The de-Broglie wavelength of a proton and \(\alpha\) - particle is same. The ratio of their velocities will be.......... ( \(\alpha\) particle is the He- nucleus, having two protons and two neutrons. Thus, its mass \(\mathrm{M}_{\alpha}=4 \mathrm{~m}_{\mathrm{p}}\) where \(\mathrm{m}_{\mathrm{p}}\) is the mass of the proton.) (A) \(1: 4\) (B) \(1: 2\) (C) \(2: 1\) (D) \(4: 1\)

For a particle with mass m and velocity v, the de-Broglie wavelength is given by the formula, \(\lambda = \frac{h}{mv}\), where h is Planck's constant.
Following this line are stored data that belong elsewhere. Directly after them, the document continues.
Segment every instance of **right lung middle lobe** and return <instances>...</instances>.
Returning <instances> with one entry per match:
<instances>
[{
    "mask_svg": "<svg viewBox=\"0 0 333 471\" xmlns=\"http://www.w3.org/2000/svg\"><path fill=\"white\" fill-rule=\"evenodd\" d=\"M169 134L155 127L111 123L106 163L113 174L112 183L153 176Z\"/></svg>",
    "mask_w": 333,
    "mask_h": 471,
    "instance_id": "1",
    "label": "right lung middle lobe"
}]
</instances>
For a proton, with mass \(m_p\) and velocity \(v_p\), its de-Broglie wavelength \(\lambda_p = \frac{h}{m_p v_p}\). For an \(\alpha\)-particle, with mass \(M_\alpha = 4m_p\) and velocity \(v_\alpha\), its de-Broglie wavelength \(\lambda_\alpha = \frac{h}{(4m_p) v_\alpha}\).
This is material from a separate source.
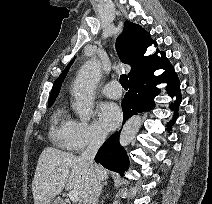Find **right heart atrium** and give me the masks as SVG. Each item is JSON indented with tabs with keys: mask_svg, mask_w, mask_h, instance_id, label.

We are given that the de-Broglie wavelengths of the proton and the \(\alpha\)-particle are the same, i.e., \(\lambda_p = \lambda_\alpha\). Substitute the formulas from Step 1: \(\frac{h}{m_pv_p} = \frac{h}{(4m_p)v_\alpha}\) Now, we need to find the ratio of the velocities, \(\frac{v_p}{v_\alpha}\). Divide both sides by \(h\) and rearrange the equation: \(\frac{v_p}{v_\alpha} = \frac{4m_p v_\alpha}{m_pv_p}\) To solve for the velocity ratio, multiply both sides by \(v_p\) and divide both sides by \(4m_pv_\alpha\): \(\frac{v_p}{v_\alpha} \times \frac{v_p}{4m_p} \times \frac{1}{v_\alpha} = \frac{4m_p v_\alpha}{m_p v_p} \times \frac{v_p}{4m_p} \times \frac{1}{v_\alpha}\) This simplifies to: \(\frac{v_p^2}{4v_\alpha^2} = 1\) Take the square-root of both sides: \(\frac{v_p}{2v_\alpha} = 1\)

We have found that \(\frac{v_p}{2v_\alpha} = 1\), which implies: \(v_p = 2v_\alpha\) Now, divide both sides by \(v_\alpha\): \(\frac{v_p}{v_\alpha} = 2\) So, the ratio of their velocities is \(2:1\), which corresponds to choice (C).